Anyone had the newer craftsman for a while and how are they? Mine is a 2003 and thinking of getting a new one. New being since Sears sold Craftsmen to Stanley/Black & Decker, the ones sold at Lowes. Who makes them now?


----------



## markfnc (Sep 16, 2003)

Any engines better than the others? etc


----------



## Bob Driver (Nov 1, 2017)

Since 2018 Craftsman has been made by MTD. I believe most are made in their Willard, OH plant. Most late model Craftsman I've seen were coming with a Briggs engine. MTD is also the current parent company for Cub Cadet and Troy-Bilt.

I've wondered how long we'll continue to see the Craftsman name on lawn mowers. Stanley Black & Decker bought the "Craftsman" tool line for $900M. I don't know if that means they actually own the Craftsman trademark as it would apply to lawn mowers also.

As far as small engines go, you get what you pay for (commercial grade vs homeowner grade)..... Small engine quality/reliability is about like asking "What's the best motor oil"..... Everybody has an opinion. My personal opinion/observations is the following pecking order..... Honda, Kawasaki, Kohler, Briggs, and then start down the line of Chinese engines starting with Loncin.
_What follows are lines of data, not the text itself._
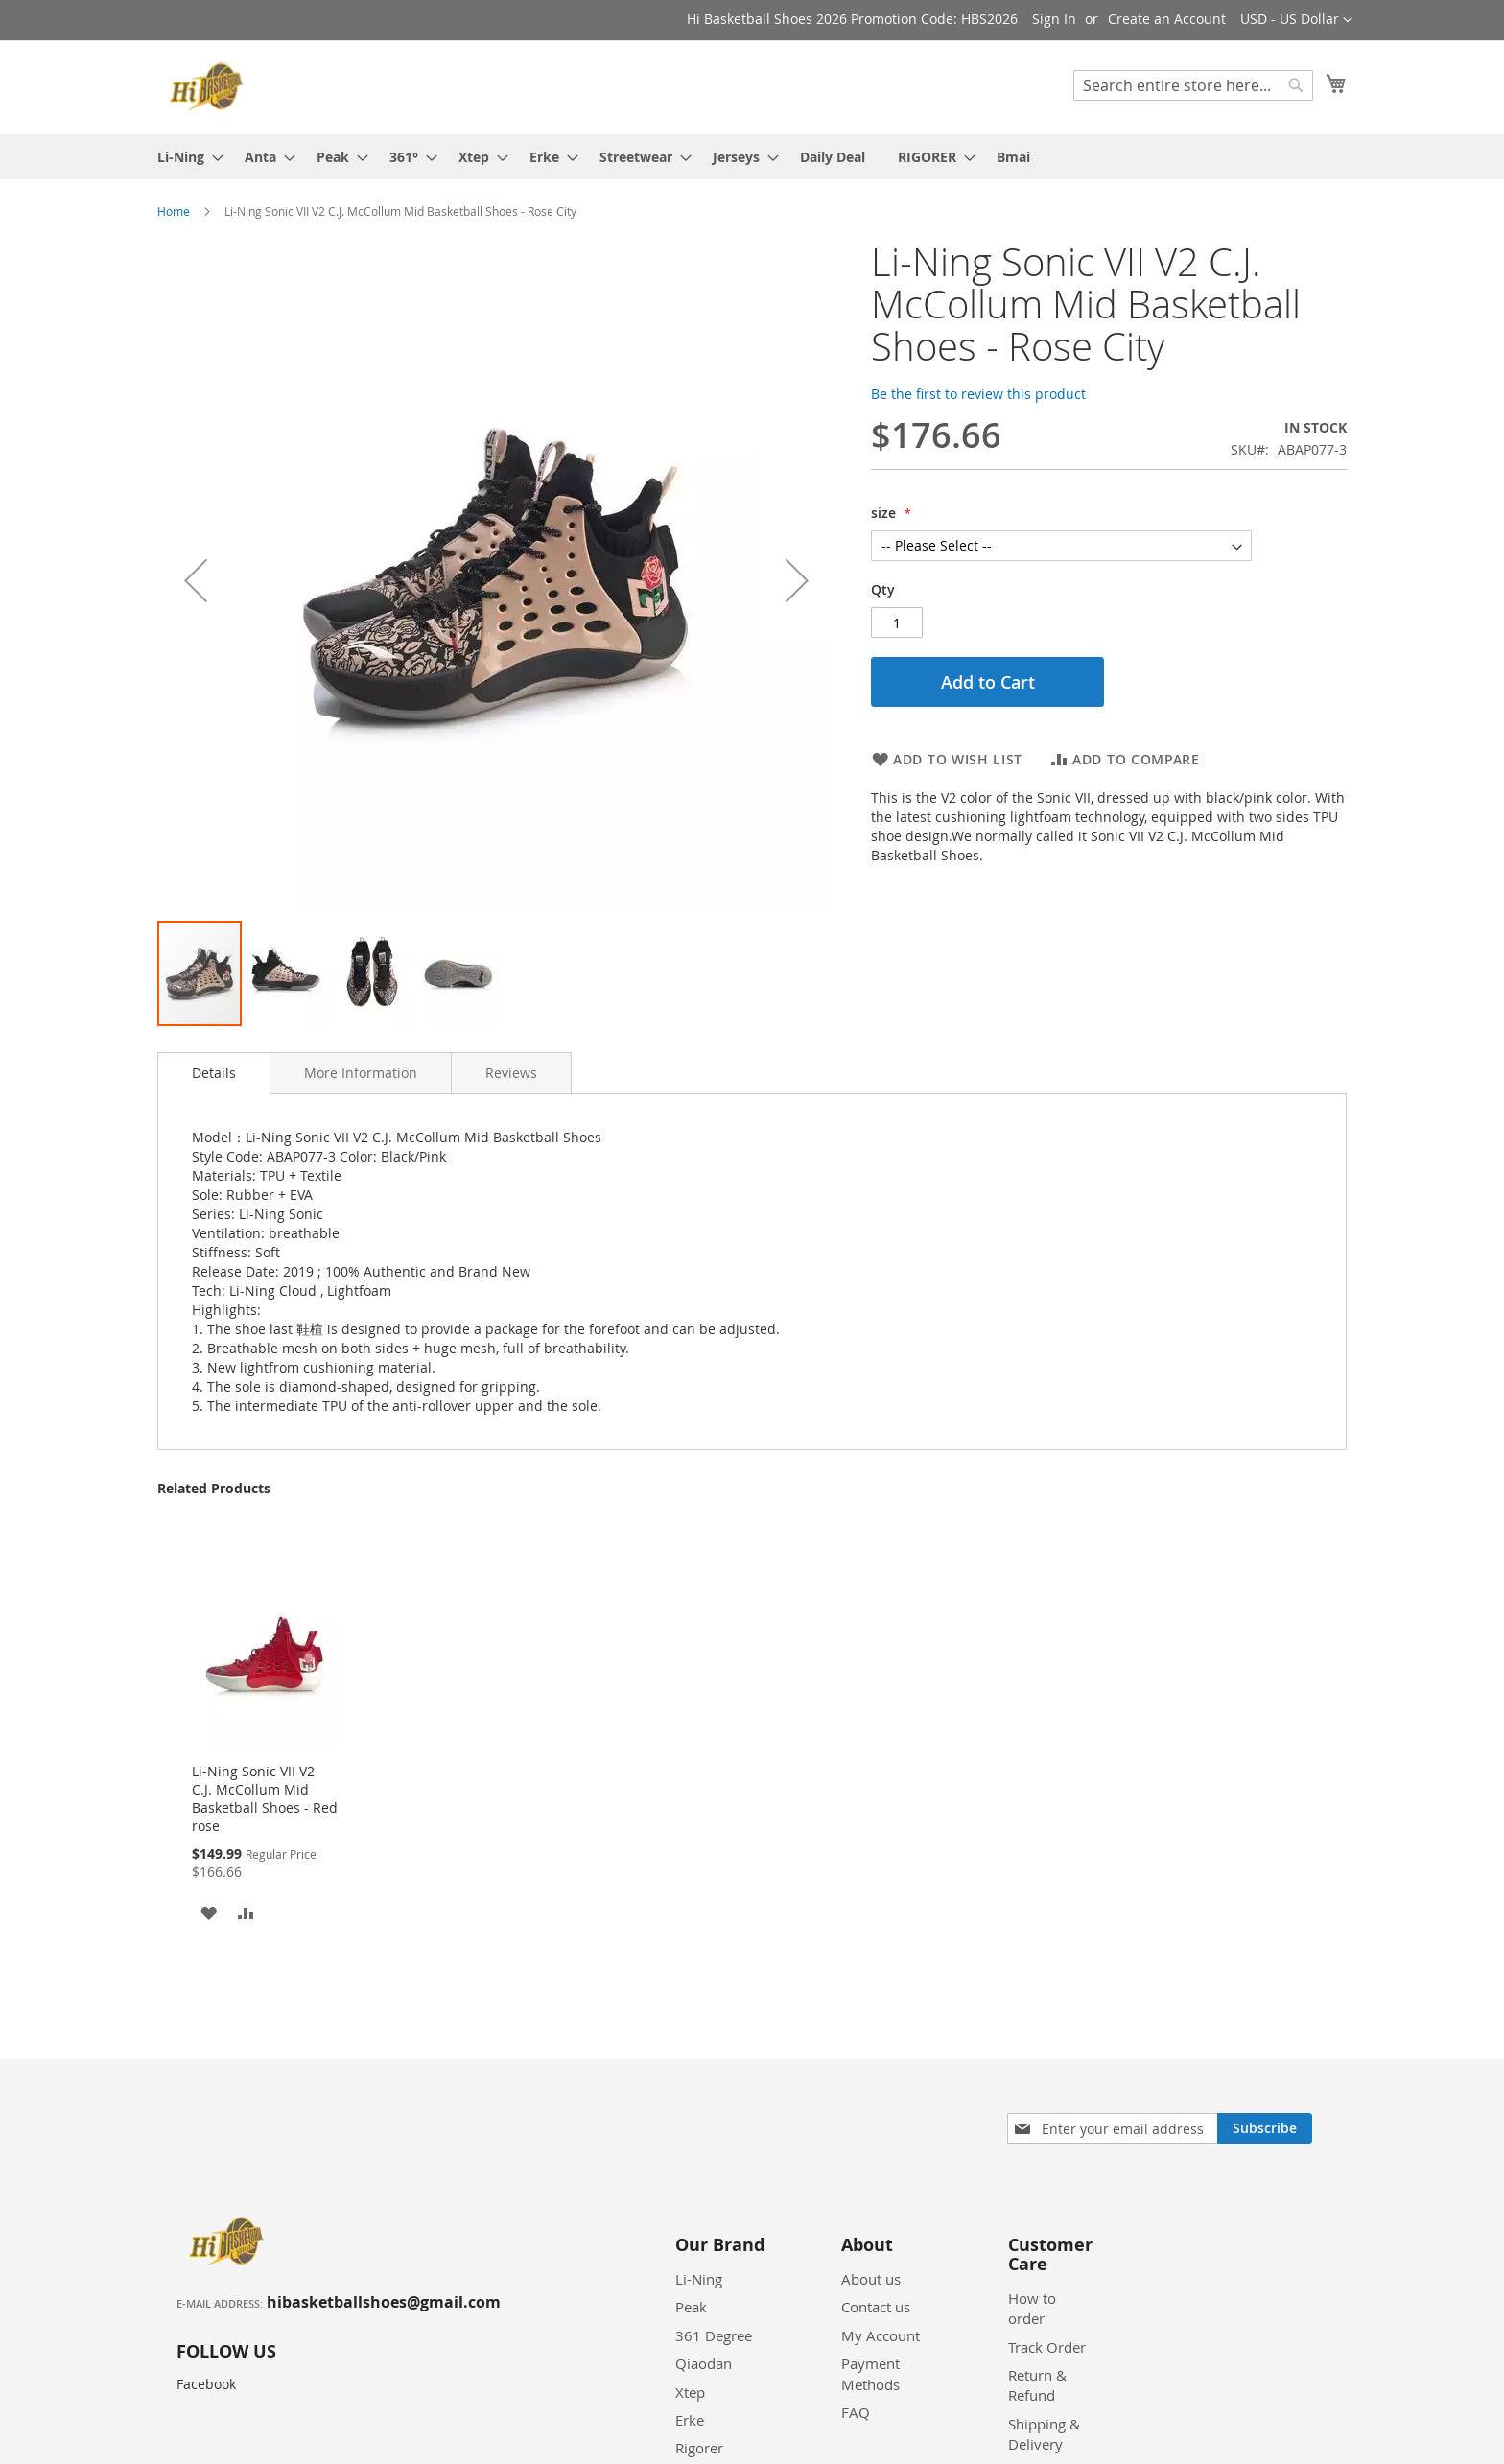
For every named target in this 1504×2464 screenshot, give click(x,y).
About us (871, 2278)
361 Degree (713, 2335)
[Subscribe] (1264, 2128)
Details (214, 1073)
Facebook (206, 2384)
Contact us (875, 2306)
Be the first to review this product (978, 394)
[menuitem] (184, 156)
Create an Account (1167, 19)
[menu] (752, 156)
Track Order (1047, 2347)
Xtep (690, 2392)
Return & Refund (1037, 2385)
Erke (689, 2419)
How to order (1032, 2308)
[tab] (213, 1073)
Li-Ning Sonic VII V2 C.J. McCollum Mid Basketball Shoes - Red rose (265, 1798)
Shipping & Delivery (1044, 2433)
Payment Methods (870, 2373)
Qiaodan (703, 2363)
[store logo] (209, 86)
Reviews (511, 1073)
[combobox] (1193, 85)
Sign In (1054, 19)
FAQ (855, 2412)
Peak (691, 2306)
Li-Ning (698, 2278)
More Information (360, 1073)
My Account (880, 2335)
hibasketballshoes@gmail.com (384, 2301)
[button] (1296, 20)
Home (173, 211)
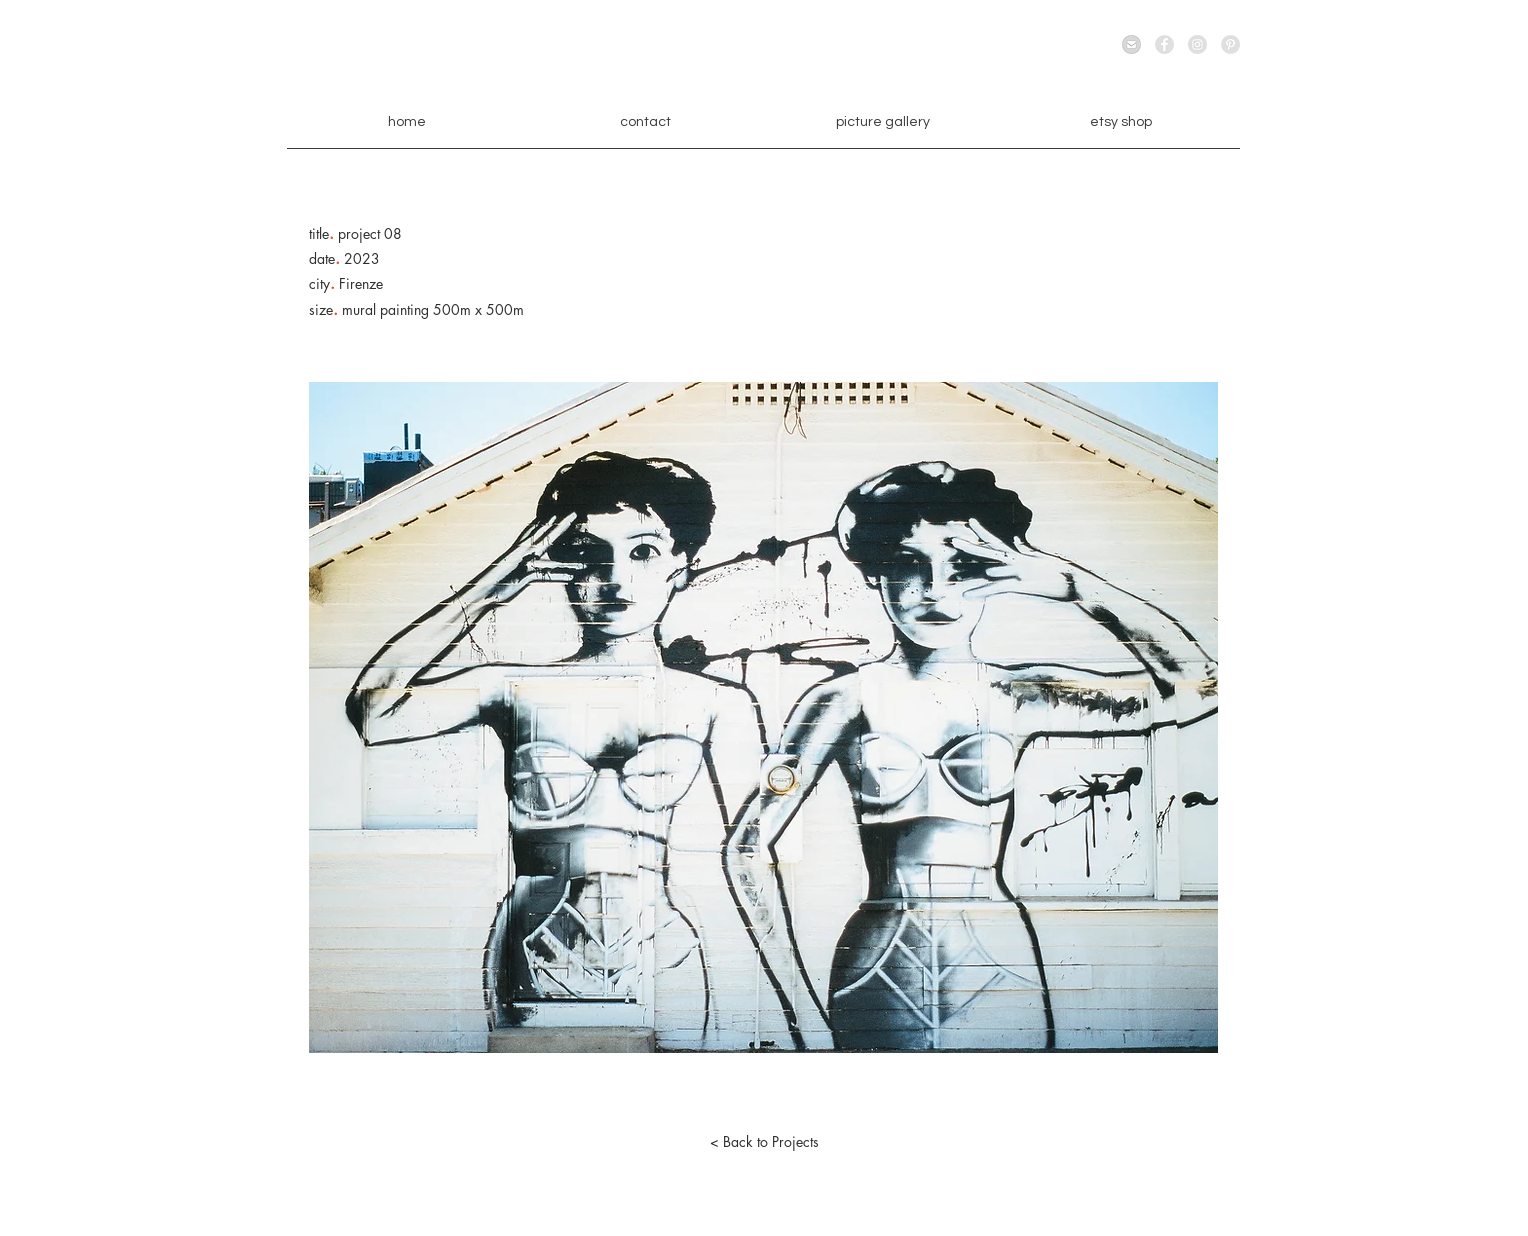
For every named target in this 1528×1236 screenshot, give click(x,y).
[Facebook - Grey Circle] (1164, 44)
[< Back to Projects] (764, 1142)
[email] (1131, 44)
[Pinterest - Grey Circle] (1230, 44)
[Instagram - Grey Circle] (1197, 44)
Personal observation also shows me that replacement/repair part cost run in the same order..... 

You rarely see a Honda engine in any type of "riding" lawn mower any more. With Kawasaki, their commercial grade engines are the FX and FD (water-cooled) series. With Kohler, their commercial grade engine is the Command Pro Series. With Briggs, their commercial grade is Vanguard. These are all designed to be 1,000 hour + engines if maintained properly. Since the average homeowner puts about 50 hours a year on a mower engine, the math works out to about 20 years. Price wise.... A replacement commercial grade engine is usually 2X the price of the same displacement "home owner" engine. Home owner engines are roughly 750 hour engines with regular maintenance and some luck.


----------